Karoun Demirjian, Washington Correspondent, Las Vegas Sun
BY IAN MYLCHREEST -- Republicans are talking about re-opening Yucca Mountain as a nuclear waste repository, says Las Vegas Sun Washington correspondent, Karoun Demirjian. Of course, Senate Majority Leader Harry Reid, D-Nev. is the main obstacle to the high-level nuclear waste repository and taking him down makes the prospect even more appealing.
The budget proposal from House Republicans includes funding to re-open and continue the licensing process for Yucca Mountain. The project became moribund when the Obama Administration cut funding and Reid was able to ensure that the project withered.
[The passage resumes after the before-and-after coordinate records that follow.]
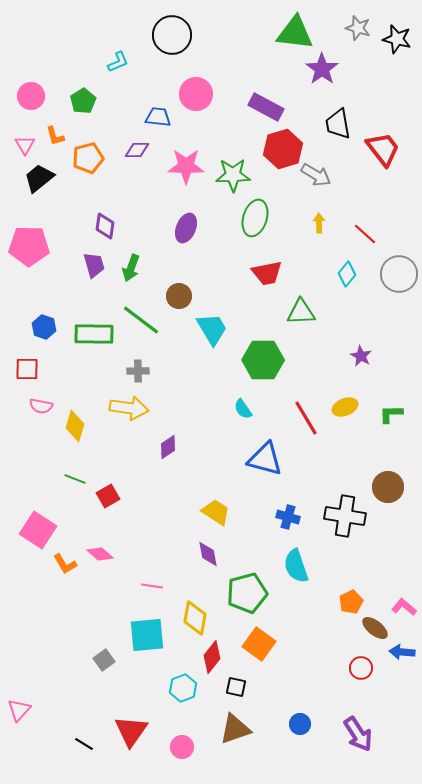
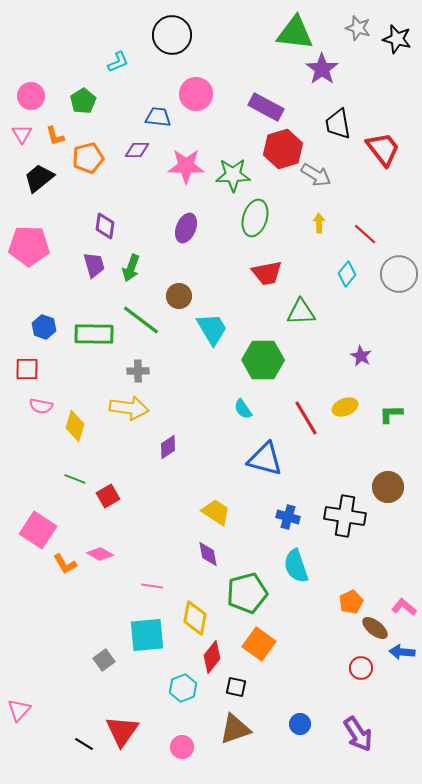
pink triangle at (25, 145): moved 3 px left, 11 px up
pink diamond at (100, 554): rotated 12 degrees counterclockwise
red triangle at (131, 731): moved 9 px left
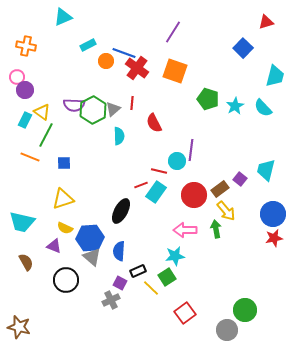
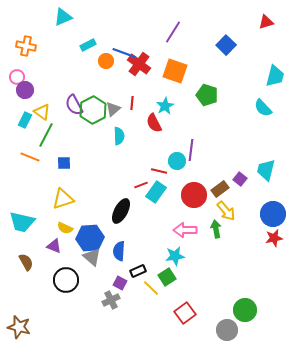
blue square at (243, 48): moved 17 px left, 3 px up
red cross at (137, 68): moved 2 px right, 4 px up
green pentagon at (208, 99): moved 1 px left, 4 px up
purple semicircle at (74, 105): rotated 60 degrees clockwise
cyan star at (235, 106): moved 70 px left
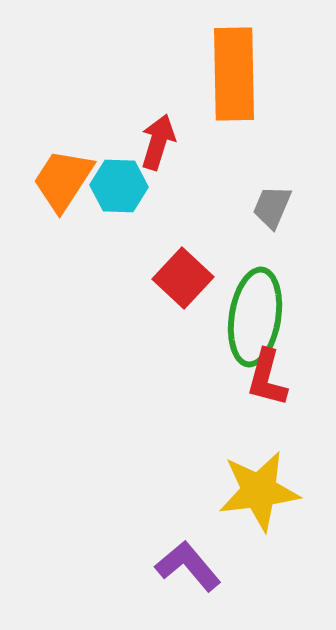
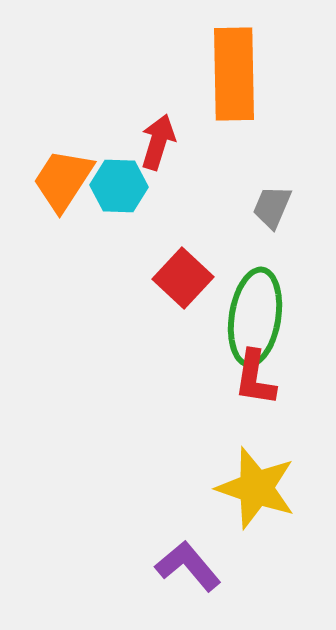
red L-shape: moved 12 px left; rotated 6 degrees counterclockwise
yellow star: moved 3 px left, 3 px up; rotated 26 degrees clockwise
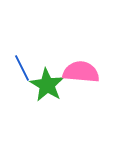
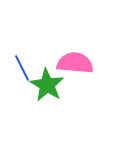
pink semicircle: moved 6 px left, 9 px up
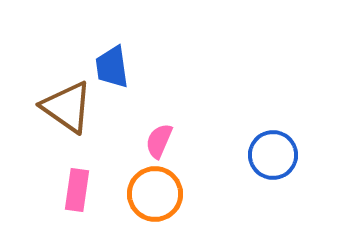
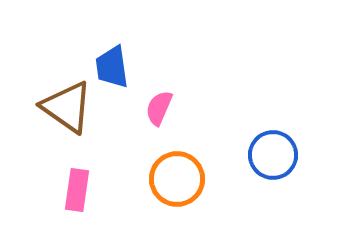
pink semicircle: moved 33 px up
orange circle: moved 22 px right, 15 px up
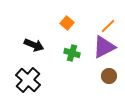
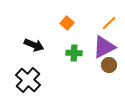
orange line: moved 1 px right, 3 px up
green cross: moved 2 px right; rotated 14 degrees counterclockwise
brown circle: moved 11 px up
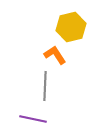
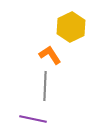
yellow hexagon: rotated 12 degrees counterclockwise
orange L-shape: moved 5 px left
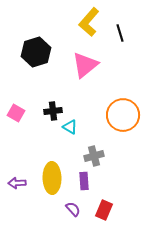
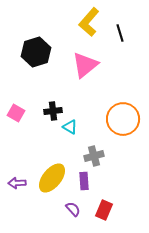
orange circle: moved 4 px down
yellow ellipse: rotated 40 degrees clockwise
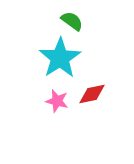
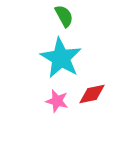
green semicircle: moved 8 px left, 5 px up; rotated 25 degrees clockwise
cyan star: moved 1 px right; rotated 9 degrees counterclockwise
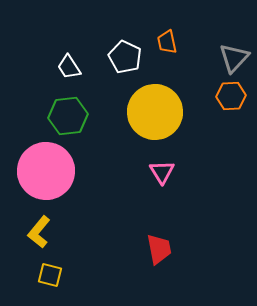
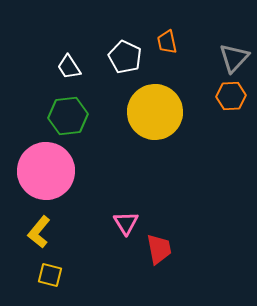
pink triangle: moved 36 px left, 51 px down
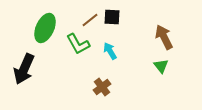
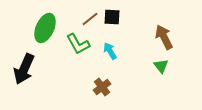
brown line: moved 1 px up
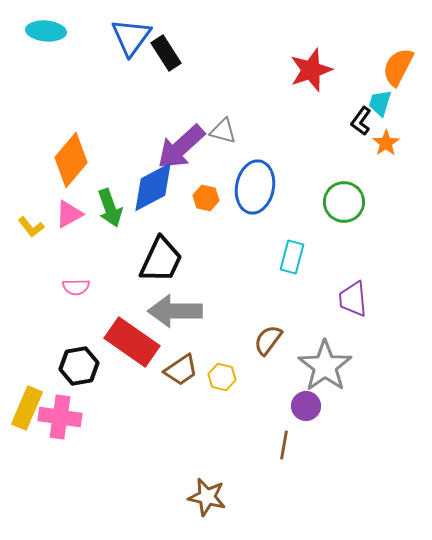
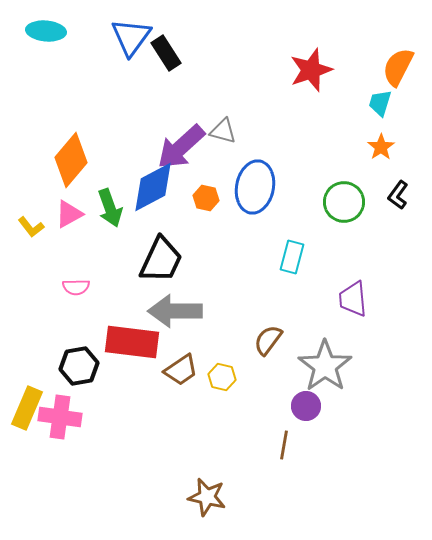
black L-shape: moved 37 px right, 74 px down
orange star: moved 5 px left, 4 px down
red rectangle: rotated 28 degrees counterclockwise
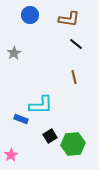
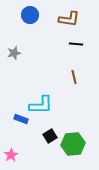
black line: rotated 32 degrees counterclockwise
gray star: rotated 16 degrees clockwise
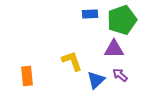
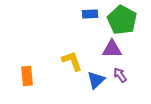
green pentagon: rotated 24 degrees counterclockwise
purple triangle: moved 2 px left
purple arrow: rotated 14 degrees clockwise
Sometimes he had to use the filibuster to ensure that happened because some Democrats from states like Illinois where there are significant amounts of high-level nuclear waste, would like to see the project continue to completion. Others are willing, said Demirjian, to allow the Department of Energy to use the money already appropriated for Yucca Mountain.
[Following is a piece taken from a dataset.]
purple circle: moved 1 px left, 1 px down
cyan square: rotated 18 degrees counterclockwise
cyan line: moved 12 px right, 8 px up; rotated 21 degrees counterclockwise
The issue has also become mixed up with the question of the filibuster in the Senate. Since becoming leader, Reid has become increasingly frustrated with Republicans using the filibuster to obstruct Democrats’ agenda. And he’s again talking about changing the rules so that any measure could pass with a bare majority – 51 votes.
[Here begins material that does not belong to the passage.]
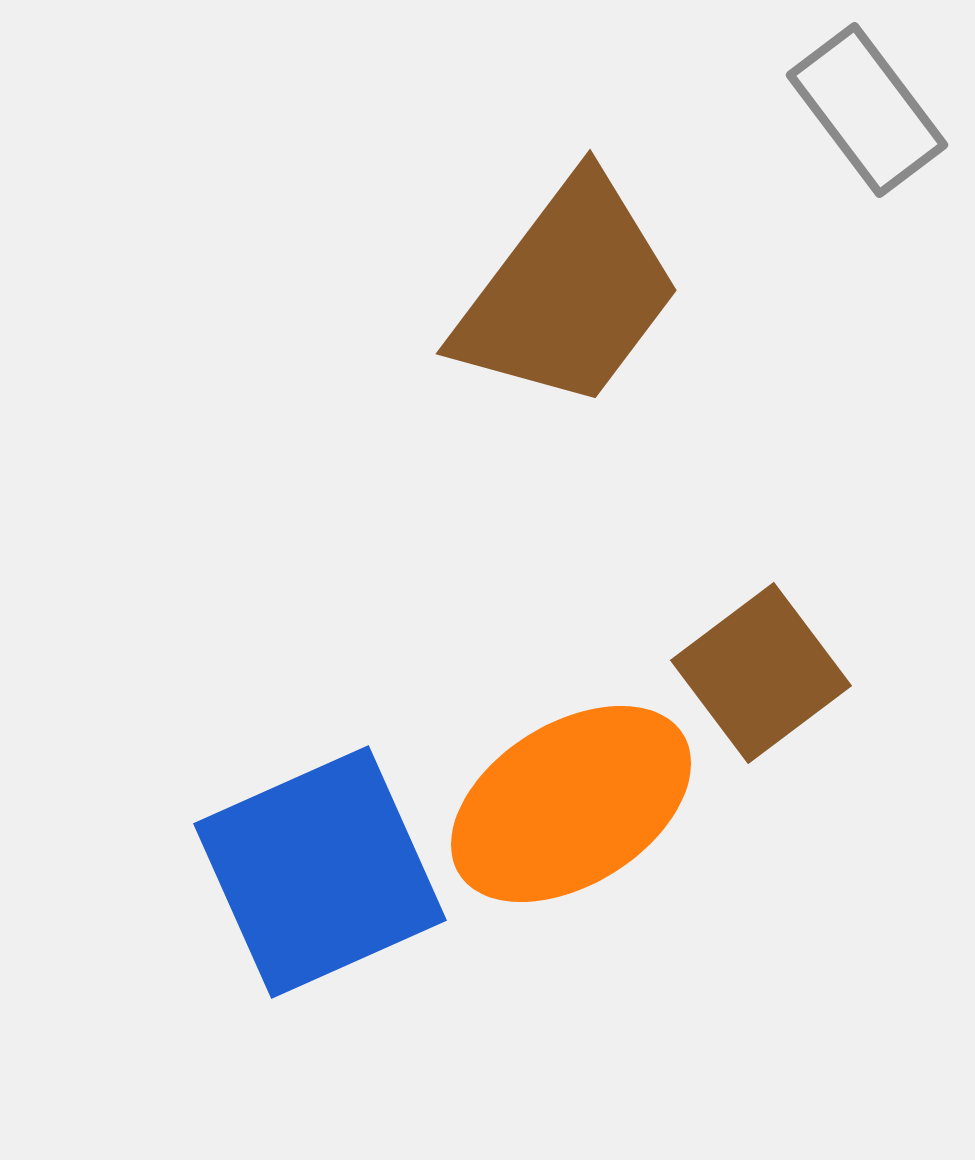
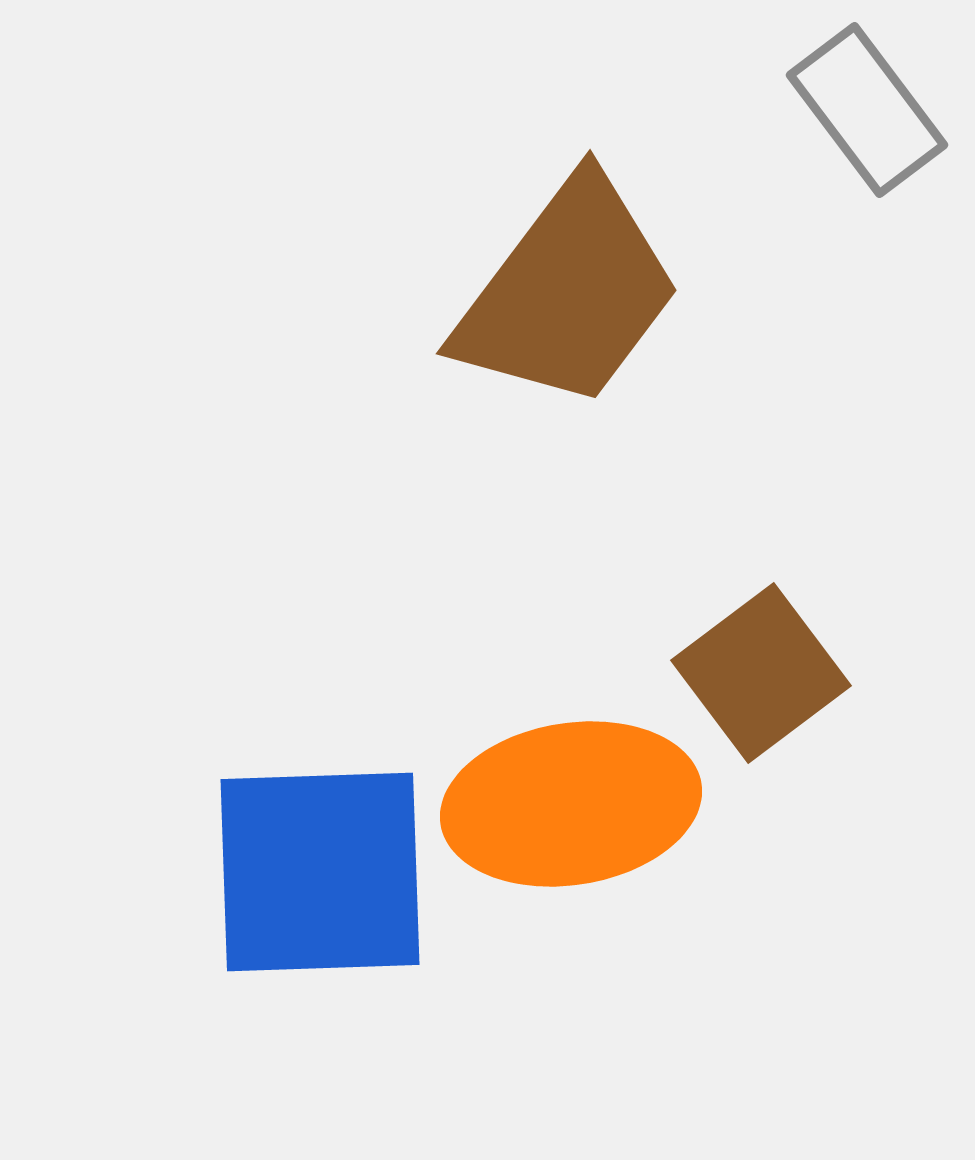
orange ellipse: rotated 23 degrees clockwise
blue square: rotated 22 degrees clockwise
Sen. Dean Heller, R-Nev. has already expressed misgivings about the end of the filibuster because it would weaken the role of small states like Nevada.
Other Republicans are citing Heller’s concerns to push back against the majority leader. As Sen. Lamar Alexander recently said on the Senate floor: “A vote to end the filibuster is a vote to complete Yucca Mountain. If we have 51 votes, we can order the Nuclear Regulatory Commission to issue a license, we can order the Department of Energy to build it and we can fund it.”
But said Demirjian, re-opening Yucca Mountain would probably come third to two other Republican priorities: repealing Obamacare and funding school vouchers.